[What you have to do]:
For the listing that follows, give again exactly the lines from the one with "d'expérience dans la" to the one with "ferida que dói, e não se sente; é um", including both.

[Information shown]:
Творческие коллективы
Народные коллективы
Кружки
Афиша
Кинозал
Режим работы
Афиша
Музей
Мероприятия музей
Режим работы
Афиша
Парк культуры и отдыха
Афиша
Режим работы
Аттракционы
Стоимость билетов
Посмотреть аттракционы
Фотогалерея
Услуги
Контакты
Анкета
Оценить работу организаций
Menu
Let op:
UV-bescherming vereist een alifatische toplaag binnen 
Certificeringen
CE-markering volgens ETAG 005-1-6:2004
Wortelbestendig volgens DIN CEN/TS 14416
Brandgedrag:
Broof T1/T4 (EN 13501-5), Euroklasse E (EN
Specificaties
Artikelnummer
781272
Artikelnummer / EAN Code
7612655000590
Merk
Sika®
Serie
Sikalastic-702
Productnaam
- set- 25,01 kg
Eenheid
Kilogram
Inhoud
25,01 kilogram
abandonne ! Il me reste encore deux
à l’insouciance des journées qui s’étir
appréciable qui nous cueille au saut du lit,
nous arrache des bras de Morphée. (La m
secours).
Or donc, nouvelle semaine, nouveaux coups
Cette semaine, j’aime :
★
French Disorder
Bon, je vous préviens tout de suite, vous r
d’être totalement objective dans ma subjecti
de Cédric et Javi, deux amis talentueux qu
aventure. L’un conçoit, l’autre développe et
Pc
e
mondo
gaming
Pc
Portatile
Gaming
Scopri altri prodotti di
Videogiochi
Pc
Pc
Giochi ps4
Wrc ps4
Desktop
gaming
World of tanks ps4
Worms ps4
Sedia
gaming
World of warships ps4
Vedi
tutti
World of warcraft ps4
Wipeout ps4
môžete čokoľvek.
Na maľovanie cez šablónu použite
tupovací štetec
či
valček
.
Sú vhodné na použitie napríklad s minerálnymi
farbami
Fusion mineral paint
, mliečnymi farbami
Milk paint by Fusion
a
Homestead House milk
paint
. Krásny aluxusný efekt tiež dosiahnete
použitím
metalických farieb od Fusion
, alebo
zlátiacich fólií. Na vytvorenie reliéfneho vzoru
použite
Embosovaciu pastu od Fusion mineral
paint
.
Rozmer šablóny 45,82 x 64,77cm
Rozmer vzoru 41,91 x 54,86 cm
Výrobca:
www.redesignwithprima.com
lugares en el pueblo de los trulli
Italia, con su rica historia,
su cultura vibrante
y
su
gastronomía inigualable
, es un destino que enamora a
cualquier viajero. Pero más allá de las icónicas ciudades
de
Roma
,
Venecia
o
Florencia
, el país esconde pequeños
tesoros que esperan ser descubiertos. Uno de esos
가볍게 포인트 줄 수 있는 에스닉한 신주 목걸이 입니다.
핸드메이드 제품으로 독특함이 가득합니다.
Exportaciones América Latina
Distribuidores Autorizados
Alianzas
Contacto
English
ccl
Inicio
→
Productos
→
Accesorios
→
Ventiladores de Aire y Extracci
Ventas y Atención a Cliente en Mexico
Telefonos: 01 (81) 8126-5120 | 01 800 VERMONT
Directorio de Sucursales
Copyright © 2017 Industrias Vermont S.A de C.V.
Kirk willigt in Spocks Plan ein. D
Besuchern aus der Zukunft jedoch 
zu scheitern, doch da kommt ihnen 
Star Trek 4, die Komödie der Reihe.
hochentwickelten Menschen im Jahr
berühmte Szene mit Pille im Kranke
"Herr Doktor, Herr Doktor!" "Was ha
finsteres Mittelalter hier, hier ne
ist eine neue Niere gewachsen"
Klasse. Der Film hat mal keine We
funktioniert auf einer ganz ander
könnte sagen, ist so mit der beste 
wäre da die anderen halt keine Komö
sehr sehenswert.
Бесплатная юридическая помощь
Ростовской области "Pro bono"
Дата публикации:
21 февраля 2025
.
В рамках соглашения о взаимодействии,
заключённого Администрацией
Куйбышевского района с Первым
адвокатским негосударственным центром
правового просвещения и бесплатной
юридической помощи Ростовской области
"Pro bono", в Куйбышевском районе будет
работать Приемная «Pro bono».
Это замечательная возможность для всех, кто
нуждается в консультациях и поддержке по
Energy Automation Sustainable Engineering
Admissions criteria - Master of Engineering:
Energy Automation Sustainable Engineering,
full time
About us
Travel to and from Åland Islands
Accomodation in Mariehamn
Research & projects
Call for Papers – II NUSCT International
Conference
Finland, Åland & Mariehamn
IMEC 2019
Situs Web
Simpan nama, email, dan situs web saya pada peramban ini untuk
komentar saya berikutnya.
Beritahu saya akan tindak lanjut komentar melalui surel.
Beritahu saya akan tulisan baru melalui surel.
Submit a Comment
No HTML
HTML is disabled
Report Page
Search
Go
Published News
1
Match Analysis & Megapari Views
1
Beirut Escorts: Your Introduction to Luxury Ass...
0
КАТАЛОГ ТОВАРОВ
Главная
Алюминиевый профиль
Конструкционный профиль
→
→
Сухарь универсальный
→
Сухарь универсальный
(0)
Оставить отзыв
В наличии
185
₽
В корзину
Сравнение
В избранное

...

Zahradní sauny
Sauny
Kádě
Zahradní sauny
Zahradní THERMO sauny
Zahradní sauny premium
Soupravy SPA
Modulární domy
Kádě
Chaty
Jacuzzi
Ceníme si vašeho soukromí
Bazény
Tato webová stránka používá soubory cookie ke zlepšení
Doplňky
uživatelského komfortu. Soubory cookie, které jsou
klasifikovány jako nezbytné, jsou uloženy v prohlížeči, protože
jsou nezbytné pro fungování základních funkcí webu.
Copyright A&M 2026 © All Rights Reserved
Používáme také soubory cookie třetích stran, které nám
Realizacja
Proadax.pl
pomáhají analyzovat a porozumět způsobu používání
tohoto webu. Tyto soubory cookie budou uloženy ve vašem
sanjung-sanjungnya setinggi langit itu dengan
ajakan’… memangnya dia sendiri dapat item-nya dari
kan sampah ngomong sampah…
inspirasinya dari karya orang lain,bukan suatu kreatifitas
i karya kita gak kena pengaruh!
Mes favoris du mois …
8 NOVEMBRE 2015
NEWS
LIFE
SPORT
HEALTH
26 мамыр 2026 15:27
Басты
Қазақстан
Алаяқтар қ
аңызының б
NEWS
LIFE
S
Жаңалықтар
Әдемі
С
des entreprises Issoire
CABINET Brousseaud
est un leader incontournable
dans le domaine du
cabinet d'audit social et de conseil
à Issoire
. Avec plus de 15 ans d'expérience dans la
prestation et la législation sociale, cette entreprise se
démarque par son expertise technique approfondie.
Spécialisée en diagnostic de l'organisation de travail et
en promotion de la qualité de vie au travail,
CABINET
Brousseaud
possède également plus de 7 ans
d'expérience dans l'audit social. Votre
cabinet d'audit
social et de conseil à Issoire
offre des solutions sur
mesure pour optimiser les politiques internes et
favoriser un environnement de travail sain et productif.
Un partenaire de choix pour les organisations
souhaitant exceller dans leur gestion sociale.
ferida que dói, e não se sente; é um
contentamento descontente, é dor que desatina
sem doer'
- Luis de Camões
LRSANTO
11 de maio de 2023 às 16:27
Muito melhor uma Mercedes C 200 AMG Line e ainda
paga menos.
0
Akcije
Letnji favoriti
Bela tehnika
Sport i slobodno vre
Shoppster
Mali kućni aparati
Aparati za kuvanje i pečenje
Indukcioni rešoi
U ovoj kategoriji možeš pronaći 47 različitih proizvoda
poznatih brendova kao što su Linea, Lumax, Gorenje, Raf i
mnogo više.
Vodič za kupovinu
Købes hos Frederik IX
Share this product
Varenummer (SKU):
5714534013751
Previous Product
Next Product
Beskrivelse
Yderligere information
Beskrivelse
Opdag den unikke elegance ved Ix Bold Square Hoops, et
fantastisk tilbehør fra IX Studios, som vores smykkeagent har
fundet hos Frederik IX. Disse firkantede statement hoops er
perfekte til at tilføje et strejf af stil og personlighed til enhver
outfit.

[Reply to the exercise]:
. Avec plus de 15 ans d'expérience dans la
prestation et la législation sociale, cette entreprise se
démarque par son expertise technique approfondie.
Spécialisée en diagnostic de l'organisation de travail et
en promotion de la qualité de vie au travail,
CABINET
Brousseaud
possède également plus de 7 ans
d'expérience dans l'audit social. Votre
cabinet d'audit
social et de conseil à Issoire
offre des solutions sur
mesure pour optimiser les politiques internes et
favoriser un environnement de travail sain et productif.
Un partenaire de choix pour les organisations
souhaitant exceller dans leur gestion sociale.
ferida que dói, e não se sente; é um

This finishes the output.